There’s a lot of things depending on stabilization in home prices, but don’t look for that to happen any time soon.  Inventory that has gone off the market recently is liable to come back again- soon.  [Thanks L!]

Jan. 8 (Bloomberg) — As the U.S. housing recession enters its fourth year, there’s no sign of a recovery because speculators account for most of the rise in sales.

While the purchases are trimming the inventory of unsold properties, most of those bought by speculators will likely return to the market when prices rise again, hampering any recovery, said Nobel laureate economist Joseph Stiglitz and Yale University Professor Robert Shiller in interviews.

“We’re creating a shadow inventory of homes that will be right back on the market as soon as the economy and the housing market begin to improve,” said Stiglitz, a Columbia University professor of economics. “We could see a double-dip in the housing recession if that happens.”

Banks owned a record $11.5 billion of repossessed homes in the U.S. at the end of the third quarter, according to the Federal Deposit Insurance Corp.
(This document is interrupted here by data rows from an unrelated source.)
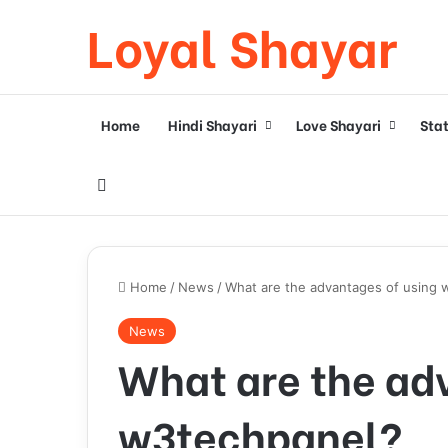
Loyal Shayar
Home
Hindi Shayari
Love Shayari
Sta
Search for
Home
/
News
/
What are the advantages of using 
News
What are the ad
w3techpanel?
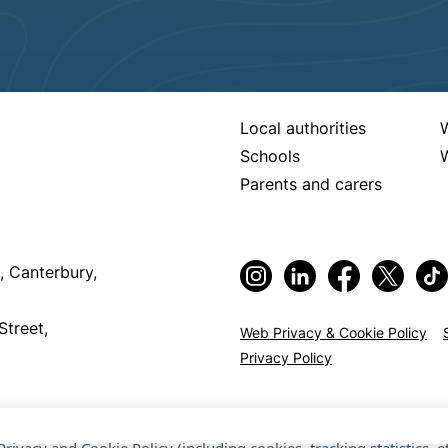
Local authorities
Schools
W
Parents and carers
, Canterbury,
Street,
Web Privacy & Cookie Policy
Privacy Policy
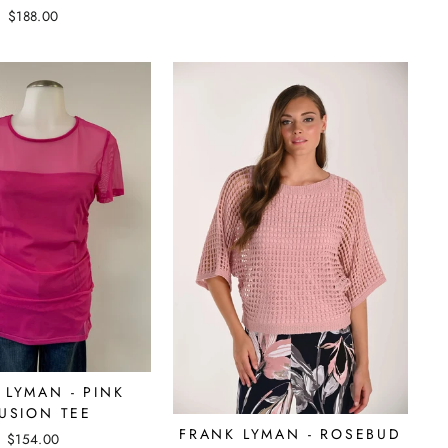
$188.00
 LYMAN - PINK
LUSION TEE
FRANK LYMAN - ROSEBUD
$154.00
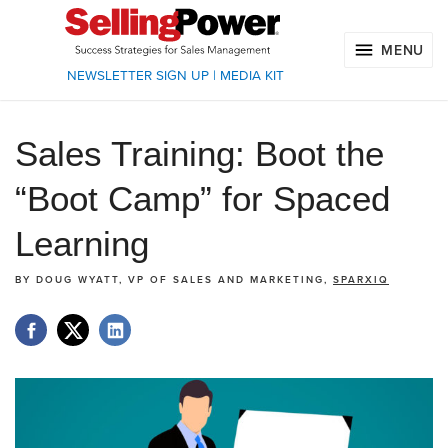
MENU
NEWSLETTER SIGN UP
|
MEDIA KIT
Sales Training: Boot the
“Boot Camp” for Spaced
Learning
BY
DOUG WYATT, VP OF SALES AND MARKETING,
SPARXIQ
Foreclosures accounted for almost half of all U.S. purchases in November and homes in default helped increase sales 83 percent in California.
 

I disagree with Stiglitz and Shiller though that this inventory will be back when the market begins to improve.  These properties will start to come back before then.  Investors thinking they bought near the bottom are liable to walk when they see there is more downside risk to their investments.

There are analysts who are saying that the economy won’t recover until housing recovers.  Housing won’t recover with a slowing economy and rising unemployment.  All these factors are liable to keep us in a downward spiral for some time.